Last updated: 16 May 2016
The motto “Never have so many people known so little about so much,” became a hallmark of James Burke’s brilliant BBC TV Series “Connections” back in the 80’s and 90’s.
To paraphrase Burke in terms of the IoT revolution, never will have so many people entrust so much to companies about whose security practices they know so little.
With October serving as Cyber Security Awareness Month, this blog is dedicated to this week’s theme, which touches on IoT, now and in the future.
So what is the Internet of Things anyway?
As defined in Gemalto’s IoT Guidebook, the Internet of Things (IoT) describes an era in which uniquely identifiable devices are able to communicate within the existing Internet infrastructure—providing greater insight and control over elements in our increasingly connected lives. With an estimated 50 billion connected devices estimated to be deployed across the globe by 2020, a pervasive reality of the internet of things is quickly approaching.
This list provides enlightening examples of top IoT sensor-based applications across verticals.
While IoT is quickly presenting vast lifestyle, health and business opportunities, it is also opening a veritable Pandora’s box of yet-to-be addressed security risks. And when it comes to the world of IoT, concerns like privacy and integrity make way for an even great risk—that of personal safety. Security researchers have already demonstrated their ability to hack a car and remotely manipulate its braking system, as well as the eerie prospect of overtaking intravenous devices and altering dosages of medicine delivered to patients.

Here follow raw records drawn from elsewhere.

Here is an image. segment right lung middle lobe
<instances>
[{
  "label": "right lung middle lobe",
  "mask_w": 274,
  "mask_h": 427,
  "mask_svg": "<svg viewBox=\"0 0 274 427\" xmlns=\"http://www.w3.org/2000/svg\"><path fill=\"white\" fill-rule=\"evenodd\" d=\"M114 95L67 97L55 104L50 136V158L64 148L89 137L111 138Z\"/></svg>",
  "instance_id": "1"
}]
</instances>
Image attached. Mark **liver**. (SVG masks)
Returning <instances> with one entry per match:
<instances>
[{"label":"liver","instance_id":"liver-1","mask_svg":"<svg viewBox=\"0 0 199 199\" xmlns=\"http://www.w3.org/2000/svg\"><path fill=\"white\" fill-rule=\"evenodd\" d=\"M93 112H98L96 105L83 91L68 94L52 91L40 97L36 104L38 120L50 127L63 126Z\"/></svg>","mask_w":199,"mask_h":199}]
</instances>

So what issues do we have to contend with to make IoT safe? Below are just a few.
Establishing security crash tests
In the same way that we rely on standardized crash tests to verify the safety of a car, international standards bodies will have to establish universal security ‘crash tests’ that can reliably establish that a given product is secure and safe to use. A short glance at the breach headlines reflects a reality of security standards that vary widely across verticals and countries, with some sectors lagging a decade or more behind in terms of the countermeasures they use. And with manufacturers producing their IoT wares in one country, selling it in a different country and operating their backend systems in yet another, internationally-recognized standards will become crucial.

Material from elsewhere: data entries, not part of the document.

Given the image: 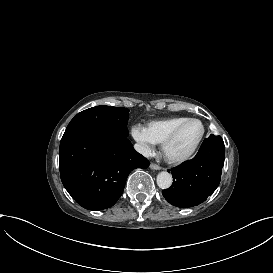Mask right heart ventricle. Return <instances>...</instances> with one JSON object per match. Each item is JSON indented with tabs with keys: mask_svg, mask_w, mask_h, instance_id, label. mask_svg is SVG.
Returning a JSON list of instances; mask_svg holds the SVG:
<instances>
[{
	"mask_svg": "<svg viewBox=\"0 0 273 273\" xmlns=\"http://www.w3.org/2000/svg\"><path fill=\"white\" fill-rule=\"evenodd\" d=\"M188 118L189 117L187 116H178L167 119L154 120L147 124L145 130L153 143L160 144L175 126Z\"/></svg>",
	"mask_w": 273,
	"mask_h": 273,
	"instance_id": "1",
	"label": "right heart ventricle"
}]
</instances>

Linking smart devices to identities
Browsers are called ‘user agents’ as they perform actions on our behalf. Similarly, connected devices also act on our behalf, yet they may do so independently. We trust connected devices to act on our behalf when giving these devices our credentials (a fingerprint or PIN or digital certificate), or when authorizing them to act on our behalf autonomously. How can we ensure that our trust is not abused by a malicious attacker or malware that has taken over the device. In other words, how will trust be built into the IoT framework to keep us physically safe while using everyday devices such as cars, healthcare devices and doors?
Aggregating control of multiple smart devices
With estimates on the number of things that can be connected in a home reaching the several hundreds, we probably won’t want an app to control each of those things. Instead, we might opt to use service providers that will aggregate all those connected things for us under a single console, to make them manageable once more. And not only will connected homes require management capabilities. Rather any venue that large numbers connected devices will need these to aggregate control of connected devices, including monitoring for anomalies and the issuing of software updates. Harking back to the point above, who will verify that our service provider has secured their systems so that the inhabitants of the connected home stay safe? So that smoke detectors, gates, and thermostats aren’t vulnerable to remote hacking and manipulation?
Monetizing the data
Data is worth money, and with our lives increasingly connected, she who owns the data will own the cash cow. For example, who will own the data harvested by our smart fridge? Will the individual product manufacturers own it? The fridge manufacturer? Or perhaps our internet service provider which enables the traffic of data to flow from the fridge to our grocery store’s replenishment gateway? With IoT net profit estimated by Cisco at $14 Trillion by 2022, will the owner of the IoT data also be accountable for the security of our data and the safety of our person?